Auditor general Gathungu cited the officials for their act of commission in the skewed approval and execution of the multi-million-shilling Lake Turkana Wind Power (LTWP) project, saying that it led to lack of fairness, transparency, equity and cost effectiveness.
In a special audit report to the National Assembly, Ms. Gathungu said Kenya Power had not obtained a license to generate electric power at the time LTWP executed the Power Purchase Agreement (PPA) with the parastatal. The license to generate electric power was granted almost a year later after the agreement was executed. At the time, Njoroge, was the Managing Director, while PS Njoroge was a Board member of Kenya Power. The Lake Turkana power project was expected to increase the country’s power generation.

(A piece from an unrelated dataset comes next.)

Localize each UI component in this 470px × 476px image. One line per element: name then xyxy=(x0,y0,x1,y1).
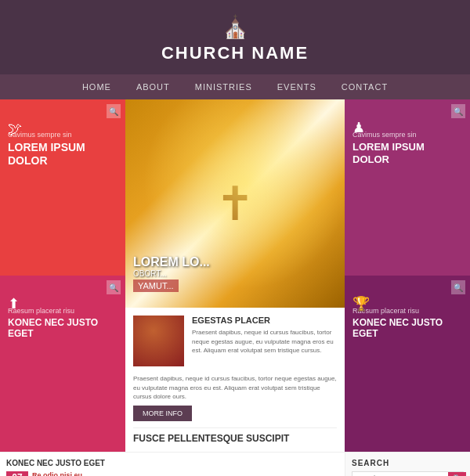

This delay has been expensive, as Ms. Gathungu revealed, with consumers bearing the brunt of footing the balance of Kshs.9.8 billion as LTWP started recovering the money through a tariff increase by Kenya Power from June 1, 2018 and is expected to end in May 31, 2024 which is the recovery period. The PPA was executed between LTWP and KPLC on January 29, 2010, before LTWP Limited had obtained a license to generate electric power, which was granted almost a year later on December 16, 2010 after the PPA was executed.
Now, the Auditor General Nancy Gathungu has recommended that top officials be held accountable for allowing a non-competitive process in identification and implementation of the project, leading to Kenyans suffering.
PPA is the primary contract between the public and private sector parties which underpin a power sector with utility firm Kenya Power.
It also emerged that their action caused a 21-month delay in completion of the Kshs.30.2 billion 428-kilometre high-voltage transmission line, which runs from Lake Turkana wind turbines in Loiyangalani to Suswa sub-station in Narok.
Gathungu said that due to the delays, consumers have been bearing the brunt of footing the costs of resultant penalties as LTWP started recovering this money through a tariff increase by Kenya Power from June 1, 2018 and is expected to end in May 31, 2024. Kenya Electricity Transmission Company (Ketraco) completed the transmission line on September 24, 2018, 21-months after the developer LTWO completed the power generation plant.
The delays to evacuate power from the LTWP ltd plant resulted in accrued penalties to GOK and claims of Kshs.18, 499, 672 for the period 27 January 2017 to 10 September 2018. The government has so far paid Khs.10.2 billion as penalties to LTWP investors out of the total Kshs.18.5 billion it is owed. Kenyans are shouldering the balance of Ksh.9.8 billion.
The monopolistic national power company, has been shaken by corruption allegations which has seen the top management officials arrested on allegations of corruption while Kenyans and industrialist continue to suffer unsustainable power bills, with some relocating their businesses to neighboring countries.